【6月27日付社説】ドローン特区/産業を大きく育てる好機だ

 福島ロボットテストフィールド(RTF、南相馬市)と、その周辺のロボット関連企業にとって、ほかの都道府県にはない新たな強みとなる。追い風を最大限に生かし、ドローン産業を本県の主要産業に育てていくことが重要だ。

 政府がきのう、規制緩和を地域限定で先行実施する「地域課題解決連携特区(連携絆特区)」に本県・長崎県を指定した。両県ではドローンのレベル4飛行と呼ばれる「有人地帯の目視外飛行」について、これまでルートごとに許可が必要だったのを、エリアごとの許可で可能とする。市街地などでのドローン配送の実用化につなげるのが狙いだ。

 RTF周辺ではこれまでも、ドローンを使った実証事業などが行われてきた。

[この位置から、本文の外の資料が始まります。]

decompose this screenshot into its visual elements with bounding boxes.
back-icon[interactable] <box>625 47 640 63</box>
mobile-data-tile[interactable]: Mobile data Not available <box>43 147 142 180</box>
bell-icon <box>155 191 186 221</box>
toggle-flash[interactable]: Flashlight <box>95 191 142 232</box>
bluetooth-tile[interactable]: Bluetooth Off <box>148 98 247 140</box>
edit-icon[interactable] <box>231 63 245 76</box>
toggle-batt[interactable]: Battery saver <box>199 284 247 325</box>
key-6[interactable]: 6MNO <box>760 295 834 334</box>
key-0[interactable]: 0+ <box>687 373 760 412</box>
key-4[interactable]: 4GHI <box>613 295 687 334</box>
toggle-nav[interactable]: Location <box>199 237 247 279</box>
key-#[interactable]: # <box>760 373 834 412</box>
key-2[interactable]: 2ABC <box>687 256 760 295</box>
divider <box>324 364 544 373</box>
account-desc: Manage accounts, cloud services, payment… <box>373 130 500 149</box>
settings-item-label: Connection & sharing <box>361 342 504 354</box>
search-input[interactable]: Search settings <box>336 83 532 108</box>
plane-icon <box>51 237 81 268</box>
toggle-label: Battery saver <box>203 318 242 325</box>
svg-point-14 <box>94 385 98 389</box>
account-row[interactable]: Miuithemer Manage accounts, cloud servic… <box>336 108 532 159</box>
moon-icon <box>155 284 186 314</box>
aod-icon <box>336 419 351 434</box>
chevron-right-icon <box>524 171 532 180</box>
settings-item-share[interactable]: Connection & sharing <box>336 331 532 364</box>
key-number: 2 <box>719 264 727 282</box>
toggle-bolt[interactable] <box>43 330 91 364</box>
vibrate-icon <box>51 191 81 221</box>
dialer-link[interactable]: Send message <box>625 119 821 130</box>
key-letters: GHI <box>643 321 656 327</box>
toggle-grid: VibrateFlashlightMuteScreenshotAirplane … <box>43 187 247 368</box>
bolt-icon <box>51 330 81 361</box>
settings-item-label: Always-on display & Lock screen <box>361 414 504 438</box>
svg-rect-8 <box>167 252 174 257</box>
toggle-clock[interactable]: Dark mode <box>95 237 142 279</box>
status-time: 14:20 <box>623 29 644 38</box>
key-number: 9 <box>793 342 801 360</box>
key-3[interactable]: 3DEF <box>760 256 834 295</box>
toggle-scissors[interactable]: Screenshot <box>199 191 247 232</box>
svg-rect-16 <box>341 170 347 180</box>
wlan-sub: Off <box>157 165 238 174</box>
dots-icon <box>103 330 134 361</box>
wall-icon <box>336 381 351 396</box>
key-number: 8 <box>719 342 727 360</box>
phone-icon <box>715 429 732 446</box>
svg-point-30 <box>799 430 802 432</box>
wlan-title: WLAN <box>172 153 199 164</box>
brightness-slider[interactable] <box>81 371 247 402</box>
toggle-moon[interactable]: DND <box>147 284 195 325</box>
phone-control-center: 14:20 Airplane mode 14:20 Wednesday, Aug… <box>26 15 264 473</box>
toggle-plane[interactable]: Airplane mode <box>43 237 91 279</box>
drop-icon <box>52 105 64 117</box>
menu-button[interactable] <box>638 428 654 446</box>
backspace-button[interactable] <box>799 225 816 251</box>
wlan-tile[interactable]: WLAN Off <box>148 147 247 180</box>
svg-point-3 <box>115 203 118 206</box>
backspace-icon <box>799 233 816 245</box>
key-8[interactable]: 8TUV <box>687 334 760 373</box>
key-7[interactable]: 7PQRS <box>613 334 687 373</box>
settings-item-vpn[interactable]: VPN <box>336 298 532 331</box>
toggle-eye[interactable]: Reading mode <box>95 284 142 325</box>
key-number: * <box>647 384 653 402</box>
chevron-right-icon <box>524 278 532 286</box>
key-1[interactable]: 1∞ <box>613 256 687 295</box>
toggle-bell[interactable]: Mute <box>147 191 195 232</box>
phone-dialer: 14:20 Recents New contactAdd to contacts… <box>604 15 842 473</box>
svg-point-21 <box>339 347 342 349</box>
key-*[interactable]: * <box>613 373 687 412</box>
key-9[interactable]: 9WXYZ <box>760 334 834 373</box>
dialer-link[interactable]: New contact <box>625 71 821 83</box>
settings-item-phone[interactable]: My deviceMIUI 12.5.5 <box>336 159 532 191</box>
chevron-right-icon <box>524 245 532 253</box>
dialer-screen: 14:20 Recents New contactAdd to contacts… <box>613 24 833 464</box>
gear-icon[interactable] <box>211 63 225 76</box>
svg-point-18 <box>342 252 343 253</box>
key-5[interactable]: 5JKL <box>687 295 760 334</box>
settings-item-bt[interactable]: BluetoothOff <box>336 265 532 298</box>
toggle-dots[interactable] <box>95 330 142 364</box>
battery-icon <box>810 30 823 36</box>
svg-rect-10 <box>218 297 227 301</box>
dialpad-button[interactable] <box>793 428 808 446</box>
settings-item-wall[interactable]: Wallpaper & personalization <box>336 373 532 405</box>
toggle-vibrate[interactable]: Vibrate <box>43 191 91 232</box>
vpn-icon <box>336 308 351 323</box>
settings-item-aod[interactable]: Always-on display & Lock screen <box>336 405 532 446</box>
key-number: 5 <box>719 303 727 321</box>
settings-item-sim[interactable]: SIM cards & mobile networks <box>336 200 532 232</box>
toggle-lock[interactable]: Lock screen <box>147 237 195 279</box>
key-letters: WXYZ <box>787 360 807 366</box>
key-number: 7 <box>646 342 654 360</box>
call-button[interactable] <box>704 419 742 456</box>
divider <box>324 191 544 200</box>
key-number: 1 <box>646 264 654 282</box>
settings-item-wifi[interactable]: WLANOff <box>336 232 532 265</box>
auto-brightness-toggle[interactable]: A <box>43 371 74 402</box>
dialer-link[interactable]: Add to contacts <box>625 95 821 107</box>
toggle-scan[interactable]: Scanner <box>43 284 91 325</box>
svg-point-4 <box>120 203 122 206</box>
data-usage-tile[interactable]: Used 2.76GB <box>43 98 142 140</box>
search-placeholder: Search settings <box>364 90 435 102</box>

しかし、現行制度は、ドローンが飛行コースを変える度に国の許可を得なければならず、実用化にはそぐわない制度となっている。

 物流業では人手不足が深刻化しており、個別配送を効率化、省力化できるドローンへの期待は大きく、成長の見込まれる分野だ。今回の規制緩和により、物流での実用化に向けて、必要な技術や社会制度のより具体的な検証が可能となることの意義は大きい。

 県などは規制緩和を受けて、エリアごとの許可でも安全に飛行するために必要なルールの検討に着手する。具体的には、運用の時間帯や、ドローンが近くを飛行していることを光や音などで知らせる仕組みの必要性などが議論されるとみられる。

 規制緩和は飛行の安全性の担保が前提となるため、国の諮問会議は本年度中に安全対策を検討するよう求めている。ドローンに限らず、社会に大きな変革をもたらす装置などが登場する際には、そのルール策定が重要となる。例えば、自動車は事故の可能性をゼロにするのは難しいが、利便性の大きさから、安全確保のルールを定めながら普及が進められてきた。ドローンを巡っては、その役割の一端を本県が担う。安全確保に万全を期しながら、実用性の高いルールを打ち出してほしい。

 本県と一括で特区に指定された長崎県との連携も重要だ。本県にはドローンに関して技術面の知見が集まる一方、長崎県では、離島間の物流に長距離飛行の可能な機体が既に運用されており、地域社会でドローンを受け入れる際のノウハウには一日の長がある。双方の知見を活用し合うことで、ドローンを開発途上のインフラから、実際に社会に役立つ存在へと転換していくことが大切だ。